UI Test automation on Web portals under Bot Detection

George Pagomenos
Upstream Engineering
4 min readNov 20, 2020
Photo by Shahadat Rahman, Unsplash

Nowadays test automation technologies have evolved to a significant degree. Especially in the area of web UI test automation, architects and automation engineers have a vast variety of frameworks to choose from (Selenium Webdriver, Cypress, etc). However, automated testing of a web portal which is equipped with anti-bot technology presents a significant challenge. Such a web portal will, by design, behave differently when accessed by an automated tool vs when accessed by a human.

But what exactly is an anti-bot?

Anti-Bot technology is a mitigation process put in place to stop bad bots. Bad or “malicious” bots are targeting businesses in all industries including financial services, retail, travel, and gaming using a variety of automated techniques. Amongst the most common automated bot attack strategies are credential stuffing, card cracking, web scraping, and ad fraud.

At this very point, the challenges for the test automation organization begin. Test automation is like another kind of bot. A bot that simulates the user in order to test if everything works as expected. How can we resolve this conflict between the legit automation tests trying to verify the correctness of the application and the bot-detection functionality that tries to protect itself from the bot? In this article, we will review some of the approaches and/or solutions we can adopt and follow in our testing strategy.

Bypass it

Starting with the obvious one: we could disable the bot-detection functionality just during internal testing. Although this option sounds very appealing it comes with a potential cost on quality.
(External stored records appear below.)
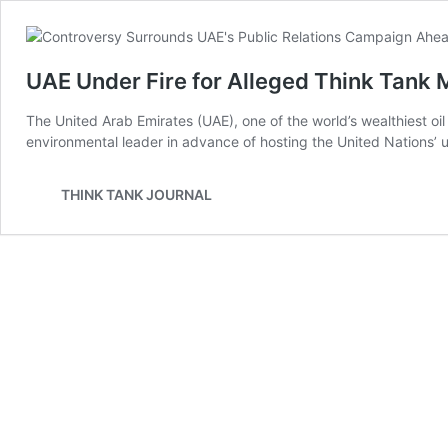
UAE Under Fire for Alleged Think Tank 
The United Arab Emirates (UAE), one of the world’s wealthiest oil 
environmental leader in advance of hosting the United Nations’
THINK TANK JOURNAL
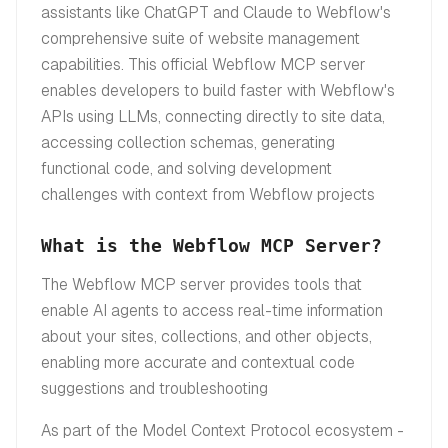
assistants like ChatGPT and Claude to Webflow's
comprehensive suite of website management
capabilities. This official Webflow MCP server
enables developers to build faster with Webflow's
APIs using LLMs, connecting directly to site data,
accessing collection schemas, generating
functional code, and solving development
challenges with context from Webflow projects
What is the Webflow MCP Server?
The Webflow MCP server provides tools that
enable AI agents to access real-time information
about your sites, collections, and other objects,
enabling more accurate and contextual code
suggestions and troubleshooting
As part of the Model Context Protocol ecosystem -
There are numerous times, especially in the case where the anti-bot is deployed as a JavaScript library embedded in the web portal, where the anti-bot causes many user experience (UX) issues and/or even functional problems. If we disable the anti-bot, these issues will not be found during automation testing. So this strategy should not be adopted and if so always plan for an extra test cycle with the anti-bot enabled prior to release.

Act as human

Our automation tests are basically screaming to every page they visit: “I’m a bot!”. Selenium, for example, will take actions before HTML renders, take numerous actions in an instant — things that humans won’t do. For example, no human being can complete & submit a large form in less than a second.

So as a starting point we need to enforce our tests to act like humans. This can be easily accomplished by having a random delay from 3 to 8 seconds before each action takes place. For example, something like time.sleep(random.randint(3,8)) will be enough for the majority of the anti-bot platforms.
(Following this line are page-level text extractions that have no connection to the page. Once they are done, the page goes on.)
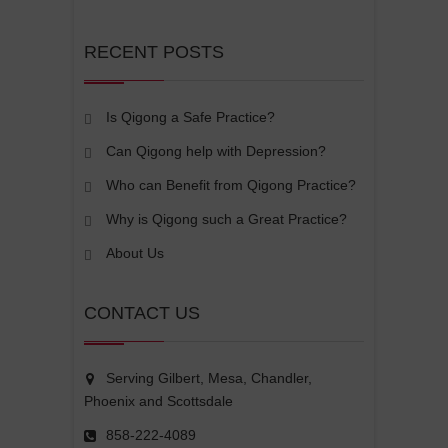
RECENT POSTS
Is Qigong a Safe Practice?
Can Qigong help with Depression?
Who can Benefit from Qigong Practice?
Why is Qigong such a Great Practice?
About Us
CONTACT US
Serving Gilbert, Mesa, Chandler,
Phoenix and Scottsdale
858-222-4089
Moreover, we need to modify HTTP request headers such as the User-Agent value, which by default indicate that the actions are driven by a script and not by a human. Sample code for implementing such changes in a Chrome browser can be found in the following snippet:

driver = webdriver.Chrome()driver.execute_cdp_cmd(‘Network.setUserAgentOverride’, {“userAgent”:”myAgent”, “platform”:”Windows”})driver.get(‘http://mysite.org')

Hack it

In some rare cases Websites can detect automation scripts using JavaScript experimental technology, such as the navigator.webdriver property in the Navigator interface. When the website is accessed by automation tools (mostly Selenium), the value of navigator.webdriver is set to true.
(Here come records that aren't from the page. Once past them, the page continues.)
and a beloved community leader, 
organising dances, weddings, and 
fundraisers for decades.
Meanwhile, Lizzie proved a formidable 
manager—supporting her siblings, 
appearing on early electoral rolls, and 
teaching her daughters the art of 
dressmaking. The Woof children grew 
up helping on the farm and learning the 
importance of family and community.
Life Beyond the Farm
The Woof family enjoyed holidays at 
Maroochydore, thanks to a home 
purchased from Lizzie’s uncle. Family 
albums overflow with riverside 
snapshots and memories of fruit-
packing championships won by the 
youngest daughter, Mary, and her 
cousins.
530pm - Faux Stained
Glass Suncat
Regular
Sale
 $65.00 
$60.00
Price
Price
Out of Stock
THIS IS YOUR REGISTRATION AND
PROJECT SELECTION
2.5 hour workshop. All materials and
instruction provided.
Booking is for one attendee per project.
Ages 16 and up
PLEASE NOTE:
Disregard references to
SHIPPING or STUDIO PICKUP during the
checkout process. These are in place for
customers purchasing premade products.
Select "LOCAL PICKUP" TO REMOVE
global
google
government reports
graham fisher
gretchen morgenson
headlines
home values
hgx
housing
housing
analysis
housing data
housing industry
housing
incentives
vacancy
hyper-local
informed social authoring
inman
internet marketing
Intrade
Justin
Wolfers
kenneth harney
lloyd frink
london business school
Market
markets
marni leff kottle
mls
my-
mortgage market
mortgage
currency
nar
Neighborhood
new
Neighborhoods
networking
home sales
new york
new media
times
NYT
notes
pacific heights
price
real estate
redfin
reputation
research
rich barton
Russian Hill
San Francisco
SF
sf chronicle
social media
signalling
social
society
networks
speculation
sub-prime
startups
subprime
To prevent Selenium driven WebDriver from getting detected a nice approach would include the following steps:

  • Change the property value of the navigator for webdriver to undefined
driver.execute_script("Object.defineProperty(navigator, 'webdriver', {get: () => undefined})")
  • Exclude the collection of enable-automation switches:
options.add_experimental_option("excludeSwitches", ["enable-automation"])
  • Turn-off useAutomationExtension:
options.add_experimental_option('useAutomationExtension', False)

Alternatively, a quick & dirty solution is to tweak the webdriver executable.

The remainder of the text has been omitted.